Finbarr Fallon & Samantha Chia
23 - 31 July 2022
Tues - Fri: 2 - 7pm
Sat - Sun: 11am - 7pm
Closed on Mondays
The photographic exhibition is a showcase for a documentary arts project titled “Unit.” (2020 - 2022), which looks at the homes and interiors of Singapore’s 1970s - 80s private residential architecture through a combination of photographs and interviews with the apartment’s resident(s).
Singapore’s architecture from the 1970s - 80s represents a time when the post- independence nation was grappling with concepts of modernity and how it would represent the nation on an international platform, with private residential architecture typically taking on bolder and more experimental forms as people increasingly transited towards high-rise living, both due to pressures from urban development and new lifestyle aspirations. Many of these buildings of architecture significance have been photographed from the outside, but rarely seen from the inside.

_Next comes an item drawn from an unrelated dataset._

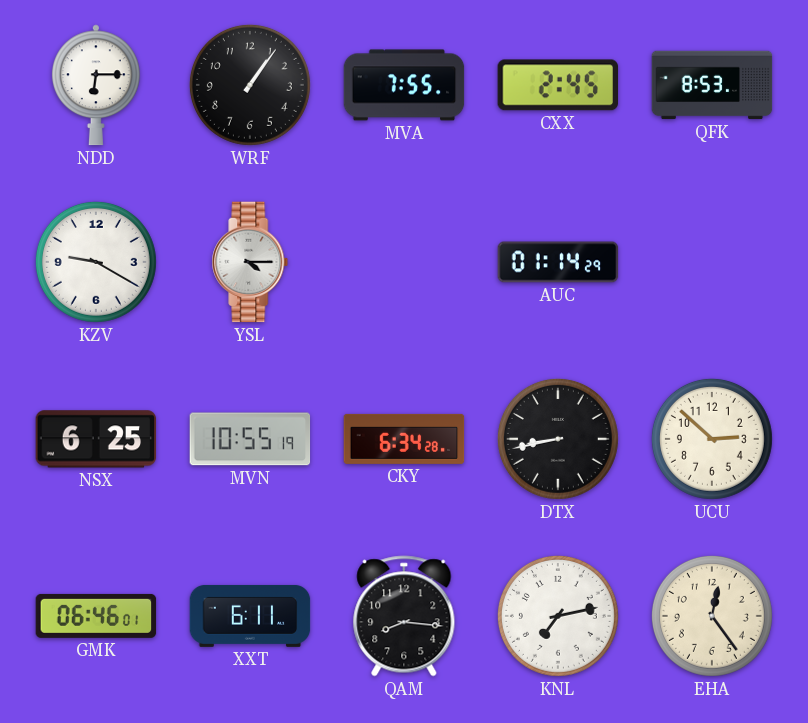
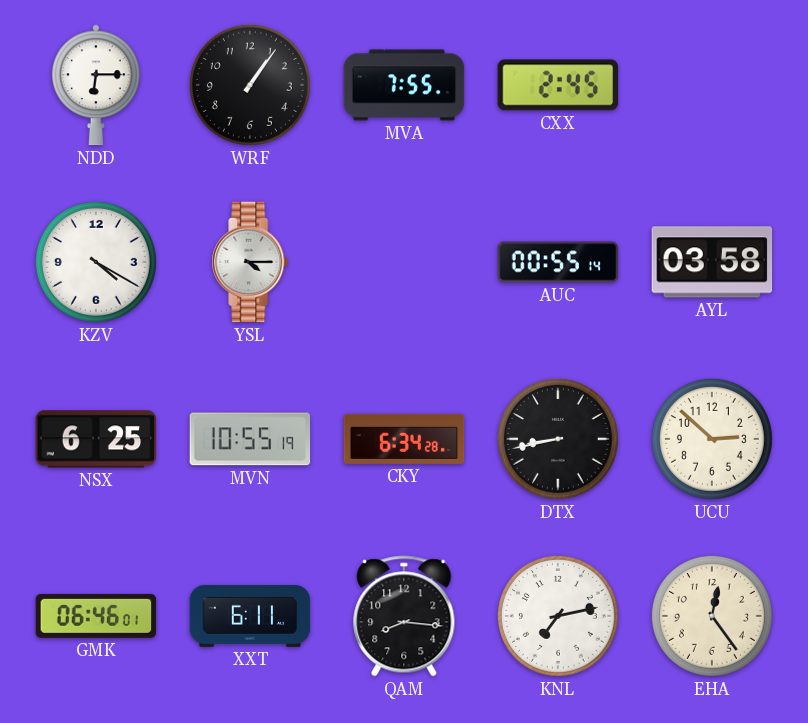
QFK: 8:53 -> none
KZV: 9:20 -> 4:20
AUC: 01:14 -> 00:55
AYL: none -> 03:58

The exhibition will consist of photographic prints documenting 10 built projects,
in addition to interviews with the residents, where we have invited them to talk about what the building / apartment means to them, and the importance of home - concepts that have become all the more relevant due to Covid.
About the Artist(s)
Finbarr is a Singapore based artist and photographer, whose works explore the evolution and transformation of the modern urban environment. His work has been exhibited internationally, with recent showings at The Private Museum, Singapore Art Museum and Arts Science Museum. Prizes for his photographic work include the Atrium People’s Choice Award at The Blueprint Architectural Photography Awards (2019) for the Hong Kong graveyard documentary series Dead Space, and first prize at A*STAR’s Beautiful Science competition (2018) for the series Flora Phantasmagoria, which re-presents the Singapore as the City in Nature through infrared.
Samantha is an urban planner with a background in architecture, and a keen interest in writing and documenting the untold narratives that shape the history and urban fabric of Singapore. She graduated cum laude from the Delft University of Technology (Msc Arch) with a thesis paper on ‘Landscapes without Meaning -The fickleness of memory and the obsession with the image’ and design project titled ‘Ritual & Memory - Resisting the changing landscapes of Singapore’, shortlisted for the school’s ArchiPrix exhibition, which looked at re- establishing the relevance of the Hakka clan Ying Fo Fui Kun’s cemetery at Commonwealth, by reclaiming its purpose as a burial landscape in a rapidly changing Singapore. Her other interests include public policy and governance for which she won the United Nations 32nd Eisaku Sato Essay Contest (2017) - Award of Brilliance.